At church, we remembered that a crown of thorns dug into Jesus’ head and nails pierced his hands and feet. We extinguished candles and remembered that Jesus died, violently, and was buried with holes in his body.

As my friends in the choir sang “Were You There,” I thought about our black sisters and brothers at Mother Emanuel AME who were killed in 2015 by a racist armed with plenty of bullets. People commonly understand that the “you” in that hymn refers to us, you and me, the singers and the listeners. But ever since the Mother Emanuel massacre, I hear the song as an exclamation of angry, holy doubt that God would stand by to witness such atrocities. “God, were you there when he killed them in the church?”

I have no good answer to this question, but I can’t stop asking it. “Were you there?” is as much about Good Friday as it is Mother Emanuel, Syria, the elementary school down the street and our homes, my home. I don’t understand where God is in this bullet-ridden world.

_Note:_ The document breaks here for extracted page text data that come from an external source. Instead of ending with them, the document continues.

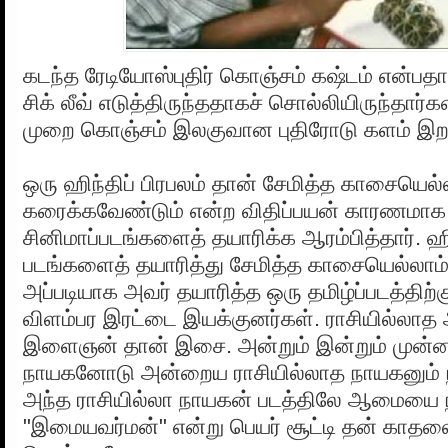
கடந்த ரேடியோஸ்புதிர் கொஞ்சம் கஷ்டம் என்பதால
சிக் லீவ் எடுத்திருந்ததாகச் சொல்லியிருந்தார
முறை கொஞ்சம் இலகுவான புதிரோடு களம் இறங
ஒரு ஹிந்திப் பிரபலம் தான் சேமித்த காசையெல்
கரைக்கவேண்டும் என்ற விதிப்பயன் காரணமாக
சினிமாப்படங்களைத் தயாரிக்க ஆரம்பித்தார். ஹி
படங்களைத் தயாரித்து சேமித்த காசையெல்லாம்
அப்படியாக அவர் தயாரித்த ஒரு தமிழ்ப்படத்திற்
விளம்பர இரட்டை இயக்குனர்கள். ராசியில்லாத
இளைஞன் தான் இசை. அன்றும் இன்றும் முன்னண
நாயகனோடு அன்றைய ராசியில்லாத நாயகனும் நடி
அந்த ராசியில்லா நாயகன் படத்திலே ஆமைய
"இமையவர்மன்" என்று பெயர் சூட்டி தன் காதலை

I mowed my lawn and built a new raised garden bed on Holy Saturday, averting my gaze from the bullet holes in my gutters and siding. Holes in my home. I imagined Mary Magdalene trying to keep it together -- managing the mundane meal preparation and funeral logistics, all while averting her eyes from the gaping hole in her heart. May this all go away, I prayed; may this not happen again. May this all have been a dream. Maybe Mary prayed the same.

I went to church on Easter Sunday and was reminded that Jesus had died and been buried but that his tomb was now empty. My pastor pointed out that when Mary met a gardener at that empty tomb -- a gardener who was Jesus -- she exclaimed, “Teacher!”

A first-century, Aramaic “OMG!” would have been a more likely response to the once-dead, now-alive Jesus.

But Mary didn’t say OMG. She said, “Teacher!” She wasn’t finished learning from Jesus. She, too, had been wholly undone from witnessing the violence of this hole-ridden world. The holes in Jesus’ body and the holes in Mary’s heart weren’t magically patched over that first Easter morning; Mary’s exclamation tells us that she needed to learn from Jesus how to live with those holes.

A bullet in my drywall is nothing like the crucifixion or the murders at Mother Emanuel. But its existence ties me to the ill-logic of violence and the fragility of life. I, too, am bound up in the systemic causes and consequences of violence in this world.

Gun violence is not theoretical to our siblings in the black church, to our children at school, to my neighbors or to yours. Its banality has eroded our consciousness, our well-being. We’ve plugged the bullet holes and prayed that the violence will stay away. We’ve hoped it has all been a dream. But it hasn’t; there are always more bullets, more victims, more holes.

I need Jesus to show me how to live with these new holes. I don’t want to pray away my anguish, but I do need help having the fortitude to continue asking myself, and asking you, How do the people who follow the resurrected yet still hole-ridden Jesus live with the holes that gun violence creates in our homes and hearts?

I don’t have good answers to that question, except to follow Jesus’ example to show up in his hole-ridden body for his hole-ridden friends. He showed up at their homes, on their walks, at their work. I don’t know how to do this, and perhaps that is why Mary’s exclamation is deeply helpful: I have so much left to learn.